Bayi lahir di faskes kini langsung dapat akta kelahiran, tanpa antre ke kelurahan atau Dukcapil. Integrasi SatuSehat-SIAK diklaim Mendagri Tito bisa memutus praktik pungli yang selama ini membayangi urusan administrasi kependudukan.
KOSONGSATU.ID – Pemerintah menutup celah birokrasi yang bertahun-tahun dikeluhkan warga: mengurus akta kelahiran.

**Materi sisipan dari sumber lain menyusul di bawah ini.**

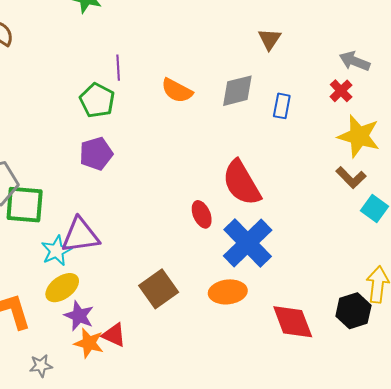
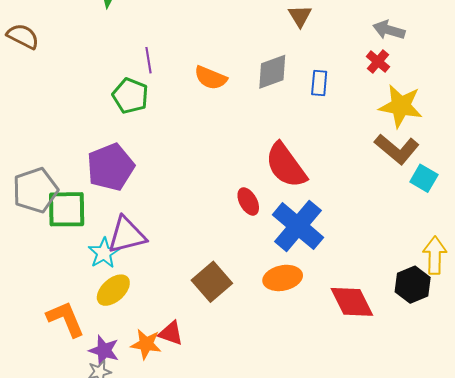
purple pentagon: (96, 154) -> (111, 167), moved, size x1.4
brown L-shape: (351, 178) -> (397, 149), size x1.4
purple star: (79, 316) -> (104, 350), moved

Kemenkes dan Kemendagri meluncurkan integrasi SatuSehat dengan SIAK, Selasa (11/8/2026).
Sistemnya sederhana: begitu kelahiran tercatat di rumah sakit atau puskesmas, akta lahir langsung terbit otomatis. Tak perlu antre. Tak perlu bolak-balik kelurahan.
Peluncuran dilakukan di Puskesmas Pasar Minggu, Jakarta Selatan, dihadiri Luhut Binsar Pandjaitan, Mendagri Tito Karnavian, dan Menkes Budi Gunadi Sadikin.
Kebijakan ini sebenarnya sudah berjalan bertahap sejak 7 Agustus 2026 — empat hari sebelum diresmikan secara simbolis hari ini.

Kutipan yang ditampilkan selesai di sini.